Pyrmont and Ultimo in the federal Labor Party
For half a century after Federation, West Sydney – covering Pyrmont and Ultimo – was such a safe Labor seat that it was taken for granted. When he became Prime Minister, Billy Hughes ditched his opposition to CSR, and his wharfie clients, to wage war for Australia and the empire. Understandably, he moved to electorates more in sympathy with his evolving values.
William Lambert was elected to the West Sydney seat, but rarely troubled Hansard. When he lost pre-selection in 1928, he told tales of Labor Party corruption, leading to a Royal Commission. It was his last stand against a party in which the AWU had lost much of its influence.
Jack Beasley then represented West Sydney, but devoted the 1930s to factional warfare, allied to Jack Lang. Briefly Charlie Hackett, Beasley and Armstrong created a splinter Non-Communist Labor Party. Only when Curtin led a reunited Labor Party did Beasley at last exercise his talents as a Minister.

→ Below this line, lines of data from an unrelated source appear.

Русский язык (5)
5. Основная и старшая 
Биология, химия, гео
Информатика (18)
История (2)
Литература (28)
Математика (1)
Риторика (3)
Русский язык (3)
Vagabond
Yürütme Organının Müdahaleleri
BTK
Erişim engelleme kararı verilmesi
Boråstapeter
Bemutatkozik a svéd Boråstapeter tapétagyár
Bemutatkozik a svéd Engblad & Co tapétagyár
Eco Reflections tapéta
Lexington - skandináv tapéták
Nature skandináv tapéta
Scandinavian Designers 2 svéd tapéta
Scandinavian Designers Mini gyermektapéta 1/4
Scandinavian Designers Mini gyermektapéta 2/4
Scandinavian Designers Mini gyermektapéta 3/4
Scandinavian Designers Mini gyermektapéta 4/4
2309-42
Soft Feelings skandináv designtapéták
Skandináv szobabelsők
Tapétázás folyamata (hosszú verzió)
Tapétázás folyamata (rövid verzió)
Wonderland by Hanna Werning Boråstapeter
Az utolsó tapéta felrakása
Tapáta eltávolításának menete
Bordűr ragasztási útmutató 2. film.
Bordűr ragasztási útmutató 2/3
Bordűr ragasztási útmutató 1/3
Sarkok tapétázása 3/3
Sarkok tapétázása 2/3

Beasley was followed by William O’Çonnor, a taciturn AWU organiser, who (in 1949) moved quietly to another safe seat. The last member for West Sydney before it was abolished in 1949 was Dan Minogue, a salesman and publican. If he made a mark, it has been erased.
John Ignatius Armstrong was Senator from 1938 to 1962, when he was out-manoeuvred by factional opponents. Curiously, he was the second Pyrmont lad, after Beasley, to end his public career in the unlikely role of High Commissioner to the Court of Saint James.